Question

The increasing order of atomic radii of the following group $13$ element is:
$A.\,\,Al\, < \,Ga\, < \,In\, < \,Tl$
$B.\,\,Ga\, < \,Al\, < \,In\, < \,Tl$
$C.\,\,Al\, < \,In\, < \,Ga\, < \,Tl$
$D.\,\,Al\, < \,Ga\, < \,Tl\, < \,In$

Answer 1

In periodic table, the metals are present on the left side and non-metals are present on the right side. The metallic character depends upon the ability to lose the electrons. As we move down to the group, the ability to lose the electron increases and as we move across the period, the ability to lose the electron decreases.

Complete step-by-step answer: As we move across the period from the left to right, the atomic size decreases. Since the electron is added in the same shell due to which the atomic size decreases and there is an increase in the valence electrons. Therefore, the tendency to lose electrons from the outermost shell gets tough from the left to right.
The metallic character is depending upon the losing of valence electrons. Due to this reason, the ability of an element to lose valence electrons from top to bottom increases. Whereas, in the case of across the period it decreases due to the decrease in the ability to lose valence electrons.
As we move down to the group the atomic size increases. Since the electron gets added in a new shell due to which the atomic size gets increased. Even the tendency to lose electrons from the outermost valence shell also gets increased as we move down to the group. So, the metallic character gets increased as we move down to the group.
As we move down to the group, the exception is observed. When the electrons enter in the d orbital poor shielding of the nuclear charge by $3d$ electrons $Ga$ has $10d$ electrons which can’t effectively screen the nuclear charge. The electrons in the outermost shell of $Ga$ experience more force of attraction towards the nucleus than $Al$ which decreases atomic radius. Therefore $Ga$ , despite having a higher atomic size, has lower atomic radii than $Al$ .

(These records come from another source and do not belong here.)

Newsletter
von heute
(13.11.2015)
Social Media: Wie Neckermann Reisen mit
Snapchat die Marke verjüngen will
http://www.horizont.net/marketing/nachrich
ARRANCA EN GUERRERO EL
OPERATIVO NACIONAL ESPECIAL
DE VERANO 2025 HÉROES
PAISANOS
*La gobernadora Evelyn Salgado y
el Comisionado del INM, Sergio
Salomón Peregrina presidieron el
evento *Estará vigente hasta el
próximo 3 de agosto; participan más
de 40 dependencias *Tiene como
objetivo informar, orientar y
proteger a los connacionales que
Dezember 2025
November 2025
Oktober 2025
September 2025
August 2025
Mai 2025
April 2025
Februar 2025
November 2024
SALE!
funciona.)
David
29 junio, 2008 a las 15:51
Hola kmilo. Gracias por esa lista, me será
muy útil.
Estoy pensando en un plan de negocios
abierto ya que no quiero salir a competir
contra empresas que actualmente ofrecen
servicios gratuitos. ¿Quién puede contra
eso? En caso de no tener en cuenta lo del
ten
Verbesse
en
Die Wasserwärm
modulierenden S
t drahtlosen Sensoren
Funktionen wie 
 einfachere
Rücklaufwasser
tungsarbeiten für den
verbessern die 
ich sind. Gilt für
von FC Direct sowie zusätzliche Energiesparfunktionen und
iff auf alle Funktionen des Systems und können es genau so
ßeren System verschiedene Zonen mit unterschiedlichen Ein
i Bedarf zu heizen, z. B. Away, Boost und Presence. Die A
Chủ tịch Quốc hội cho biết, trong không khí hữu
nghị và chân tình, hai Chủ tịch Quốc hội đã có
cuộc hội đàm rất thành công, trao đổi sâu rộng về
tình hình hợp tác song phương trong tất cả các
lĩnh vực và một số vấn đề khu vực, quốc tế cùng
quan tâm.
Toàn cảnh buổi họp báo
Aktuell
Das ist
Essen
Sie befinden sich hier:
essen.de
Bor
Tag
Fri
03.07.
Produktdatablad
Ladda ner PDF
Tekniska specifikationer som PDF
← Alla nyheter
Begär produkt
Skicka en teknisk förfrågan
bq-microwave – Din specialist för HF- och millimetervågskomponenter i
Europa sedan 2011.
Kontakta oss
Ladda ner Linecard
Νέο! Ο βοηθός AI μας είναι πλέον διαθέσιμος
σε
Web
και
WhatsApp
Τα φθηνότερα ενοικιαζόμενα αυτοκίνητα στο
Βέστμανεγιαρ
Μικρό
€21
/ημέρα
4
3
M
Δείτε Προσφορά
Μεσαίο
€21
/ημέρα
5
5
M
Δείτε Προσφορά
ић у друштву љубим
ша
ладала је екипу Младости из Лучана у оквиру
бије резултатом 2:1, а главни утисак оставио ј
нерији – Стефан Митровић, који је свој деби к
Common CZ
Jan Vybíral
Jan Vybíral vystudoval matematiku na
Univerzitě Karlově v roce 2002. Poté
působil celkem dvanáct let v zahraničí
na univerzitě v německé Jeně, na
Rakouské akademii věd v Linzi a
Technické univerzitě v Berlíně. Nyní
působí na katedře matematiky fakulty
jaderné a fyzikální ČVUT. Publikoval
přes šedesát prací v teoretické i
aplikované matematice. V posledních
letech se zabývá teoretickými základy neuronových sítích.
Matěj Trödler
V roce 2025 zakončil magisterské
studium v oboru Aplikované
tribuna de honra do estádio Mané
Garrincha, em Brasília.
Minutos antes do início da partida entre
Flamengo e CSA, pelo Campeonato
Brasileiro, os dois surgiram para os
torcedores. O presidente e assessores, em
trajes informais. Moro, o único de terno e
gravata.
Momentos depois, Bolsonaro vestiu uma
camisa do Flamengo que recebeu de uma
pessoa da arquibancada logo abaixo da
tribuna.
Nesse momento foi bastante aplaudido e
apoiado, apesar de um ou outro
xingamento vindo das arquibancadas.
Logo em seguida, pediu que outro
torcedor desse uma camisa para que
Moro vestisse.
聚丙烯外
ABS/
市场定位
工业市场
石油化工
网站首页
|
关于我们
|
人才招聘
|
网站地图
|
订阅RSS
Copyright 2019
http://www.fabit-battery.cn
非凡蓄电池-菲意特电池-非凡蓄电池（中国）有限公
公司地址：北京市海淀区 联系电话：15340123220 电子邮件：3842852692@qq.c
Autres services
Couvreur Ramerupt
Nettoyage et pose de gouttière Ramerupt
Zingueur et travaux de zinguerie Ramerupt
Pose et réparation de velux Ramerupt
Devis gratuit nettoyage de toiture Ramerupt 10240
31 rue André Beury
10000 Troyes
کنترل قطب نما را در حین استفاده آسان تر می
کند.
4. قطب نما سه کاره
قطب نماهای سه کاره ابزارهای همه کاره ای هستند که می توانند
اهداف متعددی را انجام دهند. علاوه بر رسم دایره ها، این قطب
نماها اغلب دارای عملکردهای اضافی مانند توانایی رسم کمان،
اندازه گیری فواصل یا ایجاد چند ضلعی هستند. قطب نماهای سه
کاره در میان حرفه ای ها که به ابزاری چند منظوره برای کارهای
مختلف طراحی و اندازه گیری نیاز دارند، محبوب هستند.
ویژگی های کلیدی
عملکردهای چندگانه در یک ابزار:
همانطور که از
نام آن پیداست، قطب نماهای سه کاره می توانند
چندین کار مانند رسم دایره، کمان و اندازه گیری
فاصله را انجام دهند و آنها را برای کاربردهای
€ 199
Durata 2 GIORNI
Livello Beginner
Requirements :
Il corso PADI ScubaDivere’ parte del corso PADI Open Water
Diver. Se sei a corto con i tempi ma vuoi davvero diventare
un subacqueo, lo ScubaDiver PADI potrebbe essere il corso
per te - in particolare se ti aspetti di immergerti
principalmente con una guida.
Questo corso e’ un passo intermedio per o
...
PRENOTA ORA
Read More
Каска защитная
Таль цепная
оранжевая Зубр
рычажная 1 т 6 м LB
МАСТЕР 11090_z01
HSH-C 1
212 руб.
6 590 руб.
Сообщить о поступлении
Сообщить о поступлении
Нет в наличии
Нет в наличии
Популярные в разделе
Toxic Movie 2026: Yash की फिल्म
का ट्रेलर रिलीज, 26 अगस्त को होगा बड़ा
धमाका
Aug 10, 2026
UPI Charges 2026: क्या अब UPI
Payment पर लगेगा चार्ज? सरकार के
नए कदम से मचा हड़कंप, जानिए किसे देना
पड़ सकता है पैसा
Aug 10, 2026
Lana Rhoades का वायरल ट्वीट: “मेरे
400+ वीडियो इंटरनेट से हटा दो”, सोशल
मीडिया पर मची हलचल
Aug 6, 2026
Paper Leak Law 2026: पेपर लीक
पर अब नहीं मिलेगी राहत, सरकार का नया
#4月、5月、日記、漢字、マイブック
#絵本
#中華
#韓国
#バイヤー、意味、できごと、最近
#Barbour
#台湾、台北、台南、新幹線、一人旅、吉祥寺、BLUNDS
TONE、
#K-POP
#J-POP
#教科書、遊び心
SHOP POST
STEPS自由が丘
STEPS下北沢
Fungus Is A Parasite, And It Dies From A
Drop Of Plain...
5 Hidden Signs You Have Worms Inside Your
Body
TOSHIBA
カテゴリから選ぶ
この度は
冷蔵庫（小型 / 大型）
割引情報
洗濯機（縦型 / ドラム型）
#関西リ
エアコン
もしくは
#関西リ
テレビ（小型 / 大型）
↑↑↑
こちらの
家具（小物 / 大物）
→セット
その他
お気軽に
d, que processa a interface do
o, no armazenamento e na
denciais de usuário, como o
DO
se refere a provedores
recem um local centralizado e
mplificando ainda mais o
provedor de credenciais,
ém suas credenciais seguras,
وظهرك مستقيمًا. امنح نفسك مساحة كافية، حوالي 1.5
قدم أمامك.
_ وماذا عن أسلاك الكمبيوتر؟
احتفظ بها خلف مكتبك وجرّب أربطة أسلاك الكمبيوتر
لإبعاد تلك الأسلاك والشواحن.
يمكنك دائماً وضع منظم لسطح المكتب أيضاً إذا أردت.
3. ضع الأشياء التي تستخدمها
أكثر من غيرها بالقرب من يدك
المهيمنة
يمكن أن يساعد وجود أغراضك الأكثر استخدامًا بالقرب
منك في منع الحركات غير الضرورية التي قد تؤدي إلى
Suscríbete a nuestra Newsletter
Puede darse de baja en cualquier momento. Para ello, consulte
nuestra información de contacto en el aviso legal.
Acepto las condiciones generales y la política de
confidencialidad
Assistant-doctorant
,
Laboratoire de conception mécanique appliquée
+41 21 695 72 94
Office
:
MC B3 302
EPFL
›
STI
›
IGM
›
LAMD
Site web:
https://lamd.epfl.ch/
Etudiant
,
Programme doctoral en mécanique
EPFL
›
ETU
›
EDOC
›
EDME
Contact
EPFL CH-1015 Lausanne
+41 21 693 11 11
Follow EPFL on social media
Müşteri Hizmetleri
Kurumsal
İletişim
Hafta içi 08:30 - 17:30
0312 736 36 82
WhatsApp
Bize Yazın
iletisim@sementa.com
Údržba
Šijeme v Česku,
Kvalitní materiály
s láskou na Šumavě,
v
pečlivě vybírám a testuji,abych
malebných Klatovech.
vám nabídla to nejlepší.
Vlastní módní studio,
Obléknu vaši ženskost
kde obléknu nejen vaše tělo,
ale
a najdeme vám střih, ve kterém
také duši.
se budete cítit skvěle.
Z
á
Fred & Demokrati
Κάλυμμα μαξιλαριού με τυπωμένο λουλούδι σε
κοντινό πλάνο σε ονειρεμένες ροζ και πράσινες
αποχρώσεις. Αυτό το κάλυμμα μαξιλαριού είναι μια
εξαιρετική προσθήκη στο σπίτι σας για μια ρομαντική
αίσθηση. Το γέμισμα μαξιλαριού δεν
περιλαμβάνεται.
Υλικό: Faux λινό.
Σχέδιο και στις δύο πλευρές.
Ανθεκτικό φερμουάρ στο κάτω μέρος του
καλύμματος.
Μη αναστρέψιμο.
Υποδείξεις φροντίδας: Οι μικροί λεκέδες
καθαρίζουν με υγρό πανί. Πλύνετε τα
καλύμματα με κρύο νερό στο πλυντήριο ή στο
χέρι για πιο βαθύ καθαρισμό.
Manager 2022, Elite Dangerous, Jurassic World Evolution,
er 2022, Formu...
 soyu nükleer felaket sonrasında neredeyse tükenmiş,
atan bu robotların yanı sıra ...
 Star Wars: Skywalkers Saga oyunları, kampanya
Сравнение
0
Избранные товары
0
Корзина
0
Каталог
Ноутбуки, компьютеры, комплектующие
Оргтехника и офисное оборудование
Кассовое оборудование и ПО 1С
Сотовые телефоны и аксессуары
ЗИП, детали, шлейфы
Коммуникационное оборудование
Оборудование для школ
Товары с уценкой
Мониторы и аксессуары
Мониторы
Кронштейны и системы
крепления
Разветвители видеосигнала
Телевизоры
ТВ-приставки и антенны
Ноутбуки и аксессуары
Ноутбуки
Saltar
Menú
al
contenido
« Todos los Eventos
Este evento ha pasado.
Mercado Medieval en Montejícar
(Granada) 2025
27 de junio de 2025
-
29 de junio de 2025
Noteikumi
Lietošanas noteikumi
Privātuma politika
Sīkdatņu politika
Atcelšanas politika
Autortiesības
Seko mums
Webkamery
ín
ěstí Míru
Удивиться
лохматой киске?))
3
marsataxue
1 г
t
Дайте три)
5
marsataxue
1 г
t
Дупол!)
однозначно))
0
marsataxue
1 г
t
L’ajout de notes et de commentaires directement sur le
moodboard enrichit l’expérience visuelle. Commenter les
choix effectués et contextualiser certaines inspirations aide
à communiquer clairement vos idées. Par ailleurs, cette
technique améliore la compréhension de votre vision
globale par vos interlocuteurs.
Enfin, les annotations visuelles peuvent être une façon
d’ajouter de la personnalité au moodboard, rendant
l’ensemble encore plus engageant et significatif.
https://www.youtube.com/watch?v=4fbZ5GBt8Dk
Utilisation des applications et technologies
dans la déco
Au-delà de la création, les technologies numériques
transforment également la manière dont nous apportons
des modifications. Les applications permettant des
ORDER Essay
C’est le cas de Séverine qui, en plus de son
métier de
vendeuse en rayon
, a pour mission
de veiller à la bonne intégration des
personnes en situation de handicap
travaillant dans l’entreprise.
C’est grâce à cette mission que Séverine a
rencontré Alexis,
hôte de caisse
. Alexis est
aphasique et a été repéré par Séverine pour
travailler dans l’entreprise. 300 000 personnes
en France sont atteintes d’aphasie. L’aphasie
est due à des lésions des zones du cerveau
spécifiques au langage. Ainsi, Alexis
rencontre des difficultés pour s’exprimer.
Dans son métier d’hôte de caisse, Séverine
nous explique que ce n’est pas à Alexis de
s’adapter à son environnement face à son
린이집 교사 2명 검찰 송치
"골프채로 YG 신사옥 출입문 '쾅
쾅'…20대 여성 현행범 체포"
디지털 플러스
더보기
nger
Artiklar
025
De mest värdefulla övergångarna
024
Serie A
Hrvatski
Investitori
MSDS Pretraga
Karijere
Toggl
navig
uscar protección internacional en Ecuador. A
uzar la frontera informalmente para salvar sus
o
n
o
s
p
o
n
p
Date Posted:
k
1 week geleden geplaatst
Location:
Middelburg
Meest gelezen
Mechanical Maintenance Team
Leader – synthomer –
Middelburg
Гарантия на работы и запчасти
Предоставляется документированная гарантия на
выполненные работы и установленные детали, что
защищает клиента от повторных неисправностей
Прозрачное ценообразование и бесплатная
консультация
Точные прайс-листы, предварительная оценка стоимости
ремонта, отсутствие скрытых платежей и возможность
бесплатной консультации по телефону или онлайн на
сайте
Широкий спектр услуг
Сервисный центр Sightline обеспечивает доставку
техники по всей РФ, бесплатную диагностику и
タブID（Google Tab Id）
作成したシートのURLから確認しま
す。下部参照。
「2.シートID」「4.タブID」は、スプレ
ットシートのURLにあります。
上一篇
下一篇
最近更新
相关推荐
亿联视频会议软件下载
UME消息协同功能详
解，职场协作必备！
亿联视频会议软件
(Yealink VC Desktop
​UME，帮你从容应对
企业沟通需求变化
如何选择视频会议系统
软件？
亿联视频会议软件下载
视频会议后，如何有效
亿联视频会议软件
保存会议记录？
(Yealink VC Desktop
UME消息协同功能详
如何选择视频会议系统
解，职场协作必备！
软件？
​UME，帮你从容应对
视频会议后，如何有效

Therefore, the correct sequence is $Ga < Al < In < Tl$ . Hence the correct option is option (B).

Note: As we move down to the group, there is an increase in atomic size and less energy is required to remove the outermost electron. Whereas, due to the decrease in the atomic size across the period from left to right, the outermost electrons experience the greater nuclear charge and becomes difficult to remove the outermost electrons. As we move in the group the metallic character increases and in the period the metallic character decreases.